Advice please

Tweezle

New member
Dec 24, 2023
3
0
Hello.
my mum has mid stage AZ. She has been in an independent living home with twice daily care visits. She has been refusing them entry and is not cooking, eating or washing. Recently she has become unsafe - walking into traffic, getting lost in the town she has lived in for 12 years, forgetting where she lives, so much so that I get regular phone calls from the local supermarket. Her social worker has made the decision that she is now not safe and has found a place in a residential care home. We have just moved her in but she is now calling repeatedly asking to be taken home, how she doesn’t belong and is very upset. So is this a “normal” reaction? I genuinely don’t know if we have done the right thing… would it be better to leave her in her old flat but knowing she isn’t caring for herself or allowing carers to support her or persevere in the hope she will settle into a new routine?
 

SAP

Registered User
Feb 18, 2017
1,594
0
Hi @Tweezle welcome.
This is a very usual reaction and it will take her some time to settle as everything is new and she probably can’t get her head around why everything is difficult. Speak with the staff, they will be used to this and can let you know how she is really settling which may be different from her version.
From what you say, it sounds like your mum would nolonger be safe at home . Just imagine how you would feel if something bad happened. Once my mum started wandering and getting lost we decided that 24/7 care was the safest option for her. Remember it’s not about what she wants but what is best for her own wellbeing and probably yours as well. Take care.
 

canary

Registered User
Feb 25, 2014
25,433
0
South coast
Hello @Tweezle and welcome to the forum

Im sorry to say, but your mums reaction is most definitely par for the course.
Your mum will settle but it will take time. It usually takes people a good couple of months to settle. She is not aware of the reality of her situation and is unable to understand why she is in the care home. Everything is different for her, she doesnt know the layout or who the carers are and she is confused and thinks that if she goes home everything will be back the way it used to be.

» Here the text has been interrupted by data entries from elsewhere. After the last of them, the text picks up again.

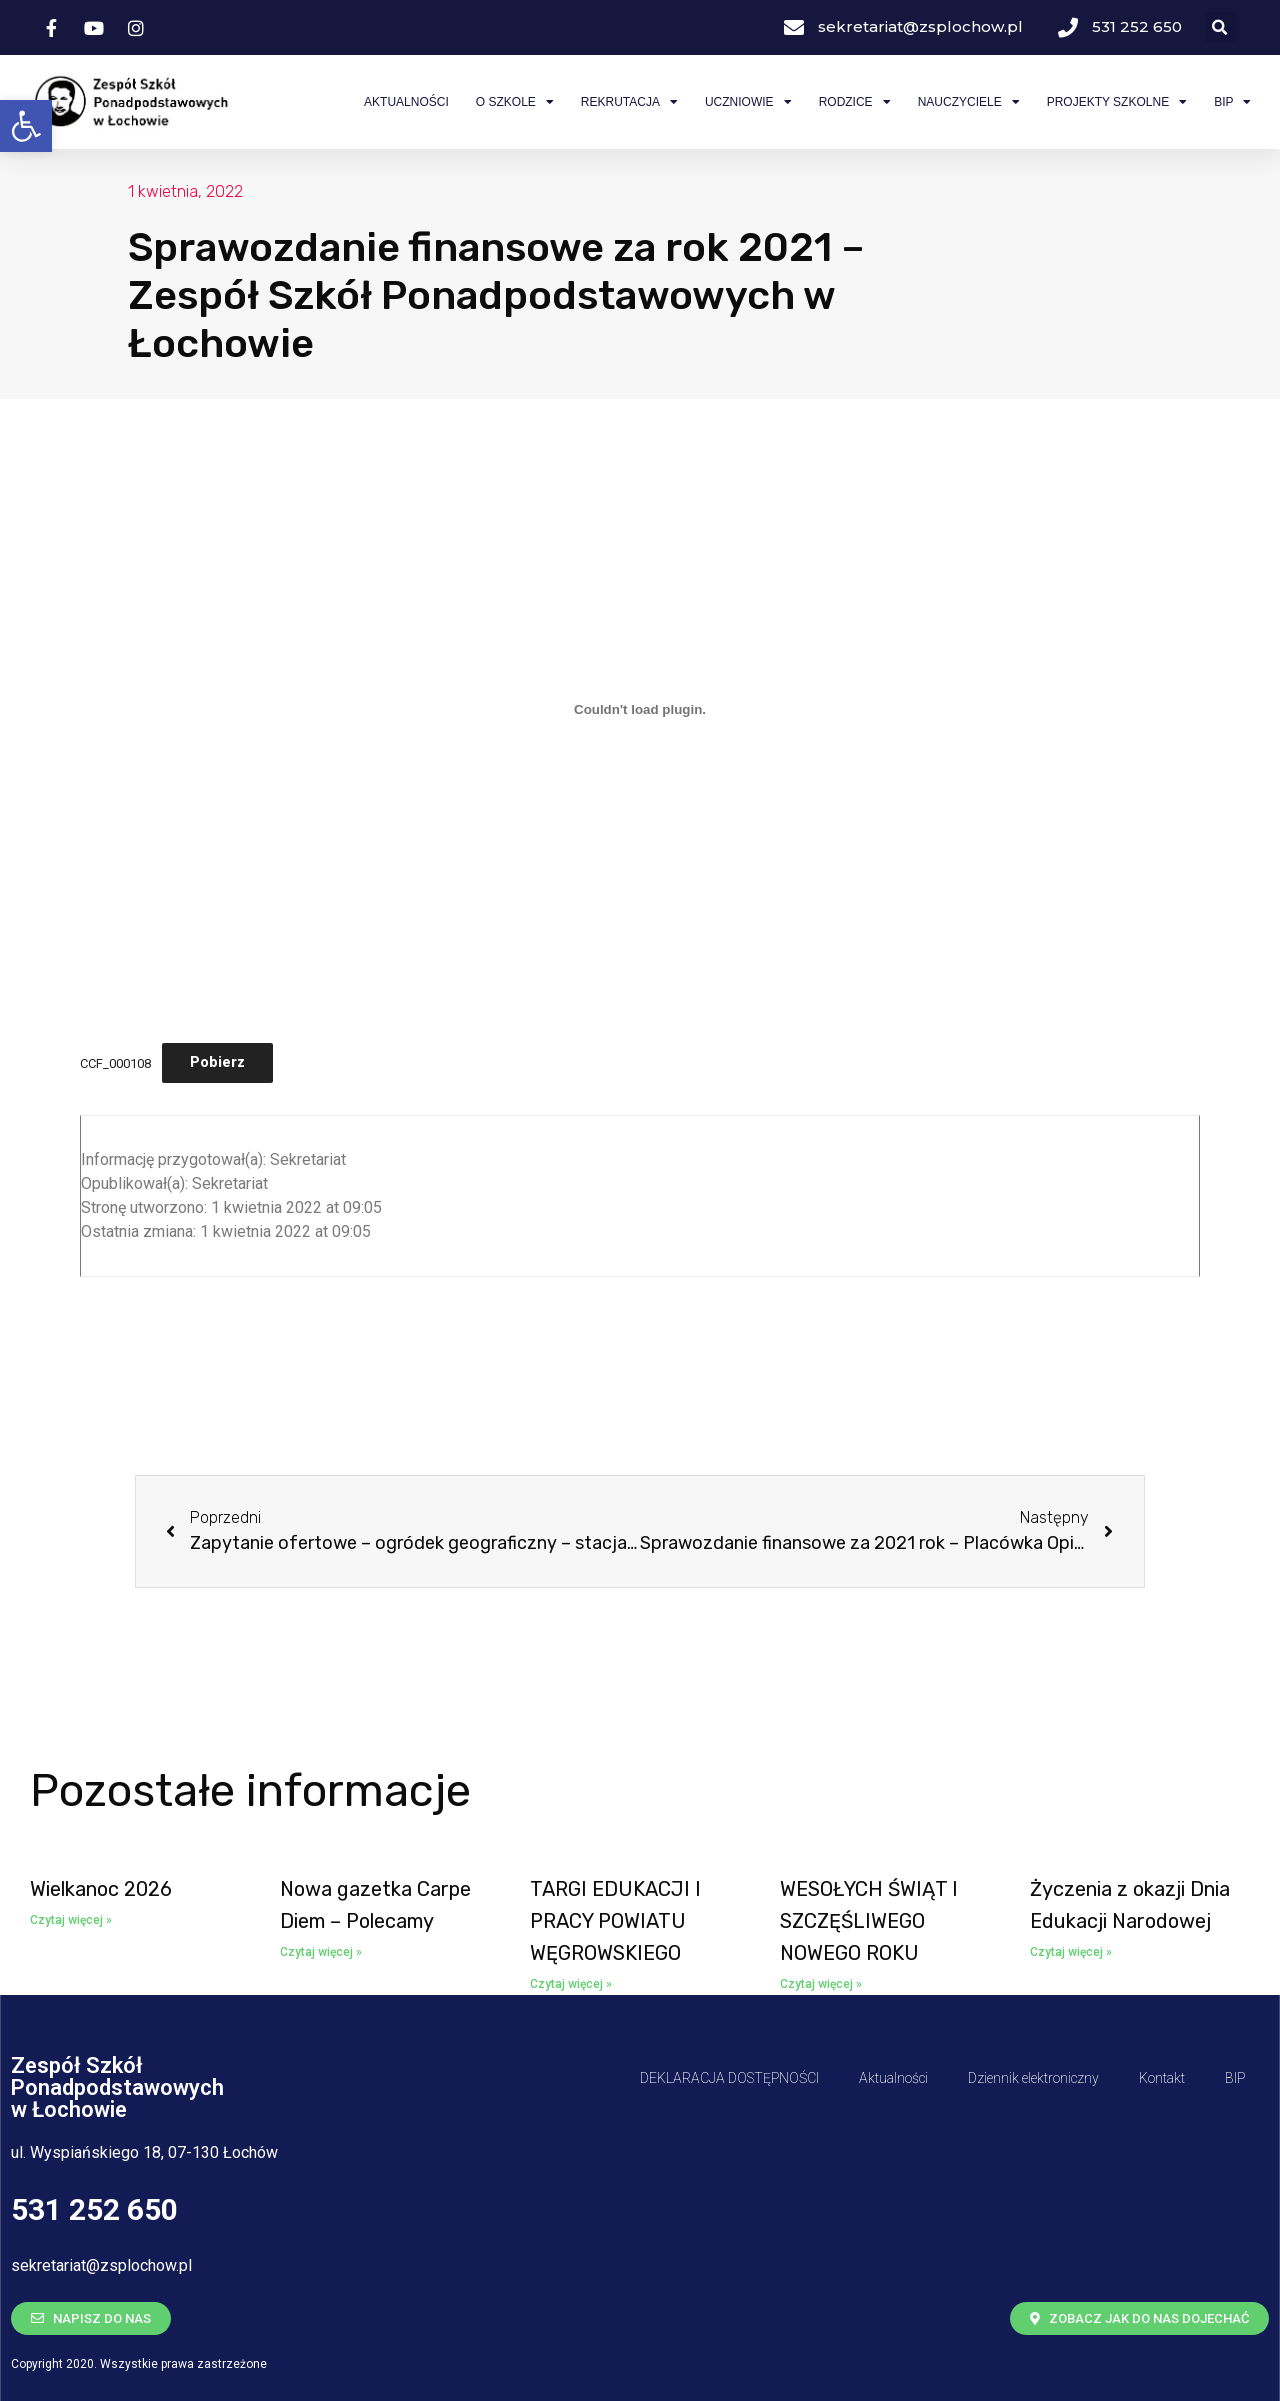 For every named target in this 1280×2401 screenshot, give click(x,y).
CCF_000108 (115, 1062)
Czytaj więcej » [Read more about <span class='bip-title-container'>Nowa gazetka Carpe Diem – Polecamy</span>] (321, 1952)
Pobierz (217, 1062)
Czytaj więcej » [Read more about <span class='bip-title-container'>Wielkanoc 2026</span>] (71, 1920)
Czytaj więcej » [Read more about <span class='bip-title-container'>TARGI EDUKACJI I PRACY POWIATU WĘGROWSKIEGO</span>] (571, 1984)
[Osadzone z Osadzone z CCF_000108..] (640, 709)
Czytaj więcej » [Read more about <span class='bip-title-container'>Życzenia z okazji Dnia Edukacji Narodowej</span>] (1071, 1952)
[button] (26, 126)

It wont, of course - she will still be neglecting herself and putting herself at risk of harm. Please dont take her home. She may well end up in hospital with an infection or malnutrition or be involved in a road accident while she is out and if this is fatal you would never forgive yourself.

My mum was doing very similar and ended up in hospital with severe malnutrition and dehydration. I had been pulling my hair out with worry. She spent the first 6 weeks "packing to go home" and demanding to be taken home, but she did settle and became happy. She joined in the activities, made friends and thrived. Near the end she said to me "everyone here loves me" and she was right - they did

I hope your mum has a similar experience
xx
 

yoy

Registered User
Jun 19, 2022
308
0
Yes, I agree with the posters above - this is a normal reaction. My mum went in due to being unsafe on her own. She had been wanting to go home even when she was in her own home, and it continued in the care home. It has taken her nearly a year and a half to stop asking abouf it.
I have also witnessed new residents coming into the home since mum and doing exactly the same - packing their bags to go home or wandering the corridors looking for home, but they have settled within a few weeks/months.
Rest assured you have done the right thing to keep her safe. It will all just take as long as it takes. Fingers crossed that she settles sooner rather than later.